Now let's see how we can add a new post to WordPress as a Graphql mutation example:
Add below to
- lib/api.js
export const addPost = (title,content) => {
const query =
`
mutation createPost($input :CreatePostInput!){
createPost(input:$input){
post{
content
}
}
}
`
const variables = {
input: {
title,
content
}
}
return JSON.stringify({ query, variables });
}Then in a react hook where you want to send a new post, you can write like:
- pages/test.js
import { addPost } from "lib/api";
import fetchJson from "lib/fetchJson";
import useUser from "lib/useUser";
export default function test() {
const { user } = useUser();
async function post() {
const data = await fetchJson(process.env.API_URL, {
method: 'POST',
headers: {
'Content-Type': 'application/json',
'Authorization': `Bearer ${user[process.env.ACCESS_TOKEN_INDEX_IN_SERVER_AUTH_JSON_RESPONSE]}`
},
body: addPost("test title!","some content!")
});
return data?.createPost;
}return (
<button onClick={(e) => { e.preventDefault(); post() }}>
Add a test Post!
</button>
)
}
Note how headers are set.
The authorization header must be set like “Bearer [accessToken]”.

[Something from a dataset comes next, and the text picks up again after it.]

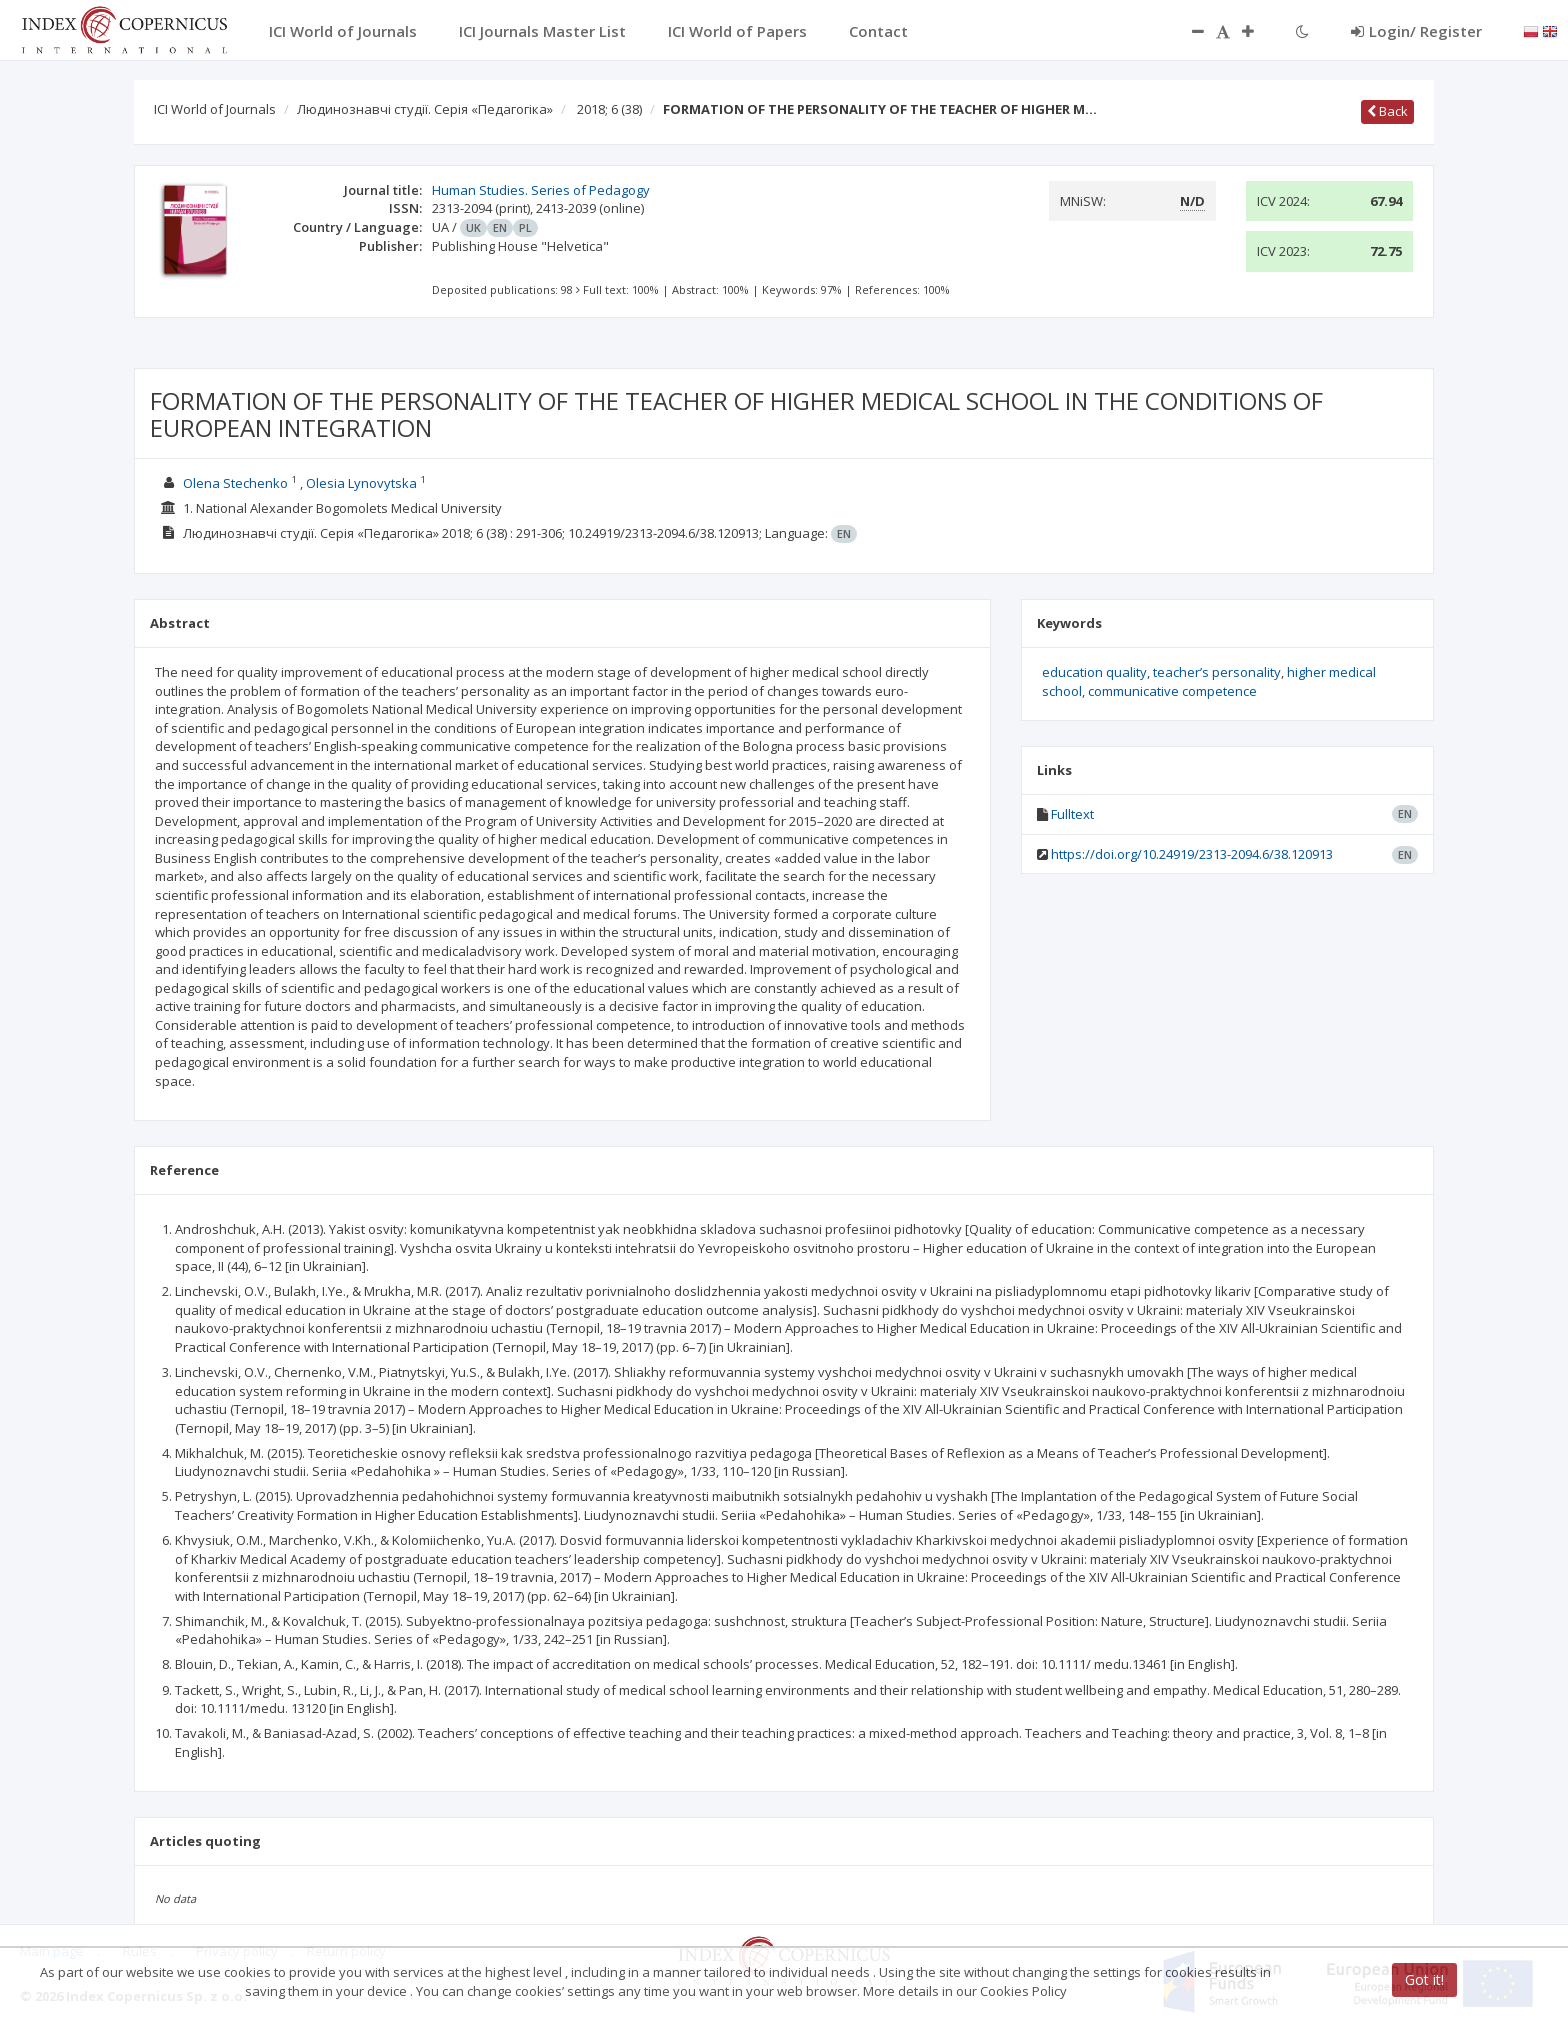 The width and height of the screenshot is (1568, 2038). I want to click on Fulltext, so click(1072, 814).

Feel free to break it into pieces of React functions and components.
Now you can check out your WordPress to see the newly submitted post.
Conclusion
When it comes to Next.js authentication you may find several different methods which may be confusing. JWT is a simple and light approach and is also supported by Graphql and WP-Graphql.
Although on the next.js official website, a “JWT” keyword is written for next-auth, now in this article you have been guided to build a web application using iron-session, JWT, and Graphql to implement authentication.